In 1817, settlers at the Red River Colony petitioned Joseph-Octave Plessis, Bishop of Quebec, for a resident priest. In 1818, Plessis sent Rev. Joseph-Norbert Provencher, Rev. Dumoulin and seminarian Guilaume Etienne Edge to open a mission on the Red River in present-day Manitoba, where the majority of settlers were Irish and Scottish Catholics. Provencher's assignment was to convert the Indian nations and to "morally improve" the delinquent Christians who had "adopted the ways of the Indians."

Arriving at Fort Douglas in mid-July, they were given land on the east bank of the Red River by Thomas Douglas, 5th Earl of Selkirk, of the Hudson's Bay Company. They immediately set to work to build a house before winter. Part of the building served as a chapel, which Provencher dedicated to the missionary, Saint Boniface. The mission at Saint-Boniface was highly successful. In 1819, Provencher was appointed Auxiliary Bishop of Quebec with the titular title of Bishop of Juliopolis, and vicar general for the northwest. A second parish, St. François Xavier, was established in 1828 for a Métis community established by Cuthbert Grant at White Horse Plains.

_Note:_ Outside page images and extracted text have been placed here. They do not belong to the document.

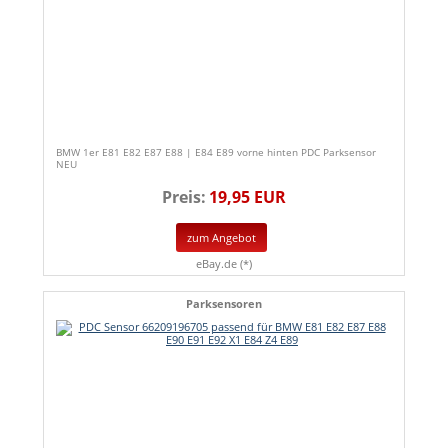
BMW 1er E81 E82 E87 E88 | E84 E89 vorne hinten PDC Parksensor
NEU
Preis:
19,95 EUR
zum Angebot
eBay.de (*)
Parksensoren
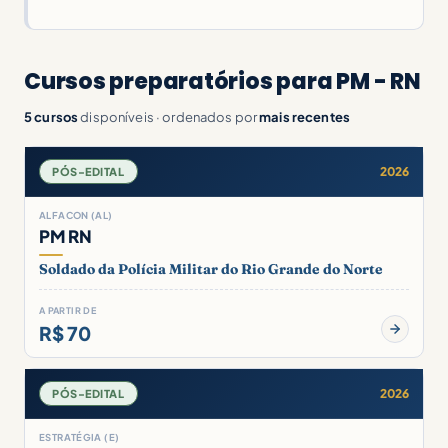
Cursos preparatórios para PM - RN
5 cursos
disponíveis · ordenados por
mais recentes
2026
PÓS-EDITAL
ALFACON (AL)
PM RN
Soldado da Polícia Militar do Rio Grande do Norte
A PARTIR DE
R$ 70
2026
PÓS-EDITAL
ESTRATÉGIA (E)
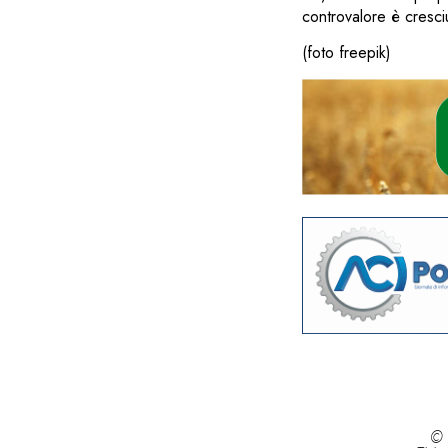
controvalore è cresciu
(foto freepik)
© 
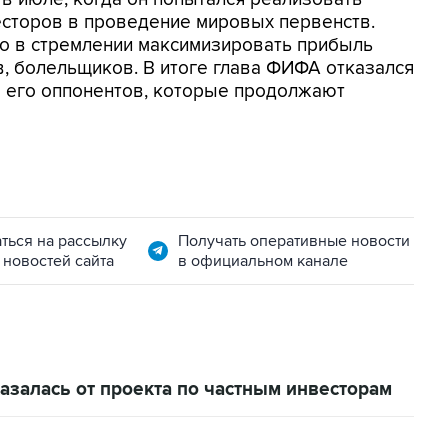
есторов в проведение мировых первенств.
но в стремлении максимизировать прибыль
в, болельщиков. В итоге глава ФИФА отказался
ло его оппонентов, которые продолжают
ться на рассылку
Получать оперативные новости
 новостей сайта
в официальном канале
залась от проекта по частным инвесторам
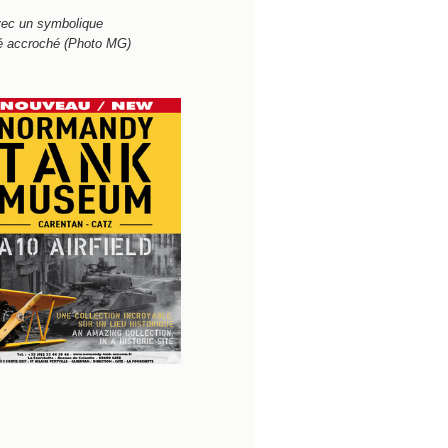
avec un symbolique
é accroché (Photo MG)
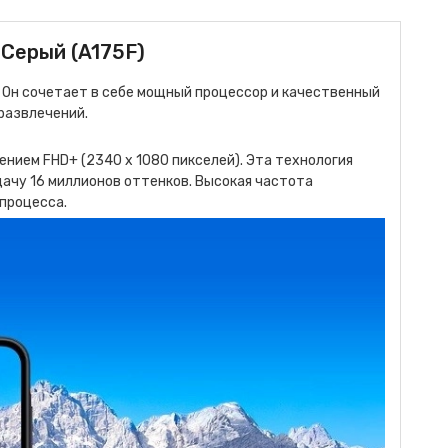
 Серый (A175F)
 Он сочетает в себе мощный процессор и качественный
развлечений.
нием FHD+ (2340 x 1080 пикселей). Эта технология
ачу 16 миллионов оттенков. Высокая частота
 процесса.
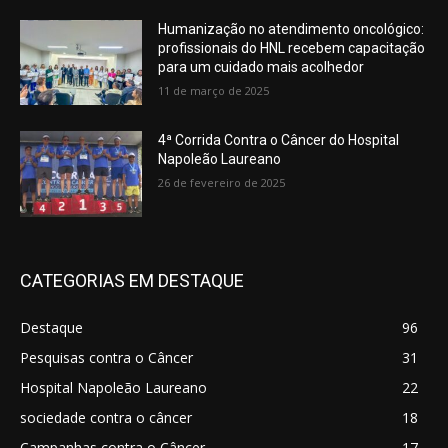
Humanização no atendimento oncológico:
profissionais do HNL recebem capacitação
para um cuidado mais acolhedor
11 de março de 2025
4ª Corrida Contra o Câncer do Hospital
Napoleão Laureano
26 de fevereiro de 2025
CATEGORIAS EM DESTAQUE
Destaque
96
Pesquisas contra o Câncer
31
Hospital Napoleão Laureano
22
sociedade contra o câncer
18
Campanhas contra o Câncer
17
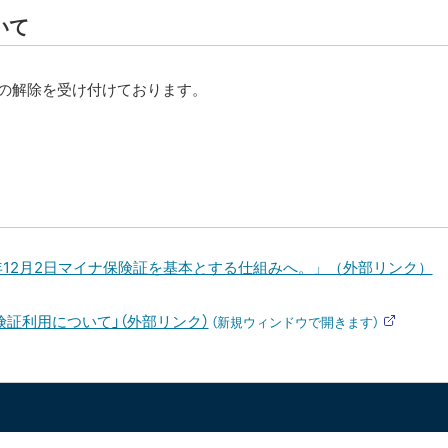
ト
サ
いて
イ
ト
録の解除を受け付けております。
年12月2日マイナ保険証を基本とする仕組みへ。」（外部リンク）
証利用について」（外部リンク）
（新規ウィンドウで開きます）
外
部
サ
イ
ト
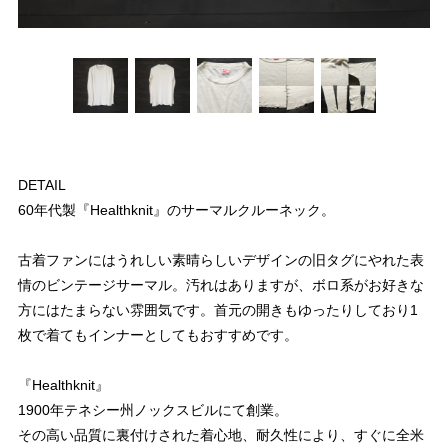
DETAIL
60年代製『Healthknit』のサーマルクルーネック。
古着ファンにはうれしい素晴らしいデザインの旧タグにやれた表
情のビンテージサーマル。汚れはありますが、ボロ系がお好きな
方にはたまらない雰囲気です。首元の開きもゆったりしており1
枚で着てもインナーとしてもおすすめです。
『Healthknit』
1900年テネシー州ノックスビルにて創業。
その高い品質に裏付けされた着心地、耐久性により、すぐに全米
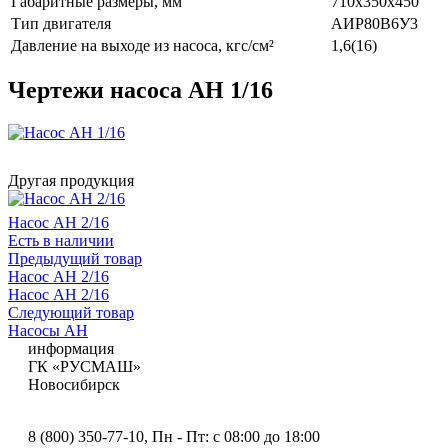
Габаритные размеры, мм
710x350x450
Тип двигателя
АИР80В6У3
Давление на выходе из насоса, кгс/см²
1,6(16)
Чертежи насоса АН 1/16
Другая продукция
Насос АН 2/16
Есть в наличии
Предыдущий товар
Насос АН 2/16
Насос АН 2/16
Следующий товар
Насосы АН
информация
ГК «РУСМАШ»
Новосибирск
8 (800) 350-77-10
, Пн - Пт: с 08:00 до 18:00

Construction of Saint-Boniface Cathedral commenced in 1832 and was completed in 1839. In 1844, Bishop Provencher persuaded four sisters of the Grey Nuns of Montreal to come to Saint-Boniface. In 1845, the Vicariate Apostolic of the North West was formed with Provencher as ordinary. The area separated from Archdiocese of Québec comprised the entire territory west of the Great Lakes and as far north as the Pole. In 1847, the North West Vicariate was raised to the status of diocese, suffragan to Québec. In June 1850, Oblate missioner Alexandre-Antonin Taché was named coadjutor bishop to Provencher, whom he succeeded upon Provencher's death in July 1853. The following year, the name of the diocese was changed from that of the Diocese of the North West to the Diocese of Saint-Boniface.

On April 8, 1862 the Apostolic Vicariate of Athabaska Mackenzie was erected from territory split off from the Diocese of Saint-Boniface. On September 22, 1871 Saint-Boniface was raised to a
metropolitan archdiocese, while at the same time, it lost territory with the establishment of the Diocese of Saint Albert. Taché became the first archbishop. In 1874, he brought the Sisters of the Holy Names of Jesus and Mary from Québec to teach at St. Mary's Academy (Winnipeg). The area of the Archdiocese was again reduced on July 11, 1882 as part of its contribution to the Apostolic Vicariate of Pontiac, but was increased in 1889 with the reassignment of some land from the Diocese of Saint Albert.

Established On 4 June 1891, the Apostolic Vicariate of Saskatchewan was established from territory drawn from the Metropolitan Archdiocese of Saint-Boniface. In 1900, under Archbishop Adélard Langevin, Holy Ghost Parish was established in North Winnipeg to serve Polish Catholics. In 1904, St. Joseph's was founded for the German Catholics in the community. The French church of Sacré Coeur was dedicated in 1905 for former parishioners of St. Mary's. In 1898, Langevin asked the Soeurs de Misericorde from Montreal to assist unwed mothers. They opened, in 1900, a maternity hospital which later developed into Misericordia Health Centre.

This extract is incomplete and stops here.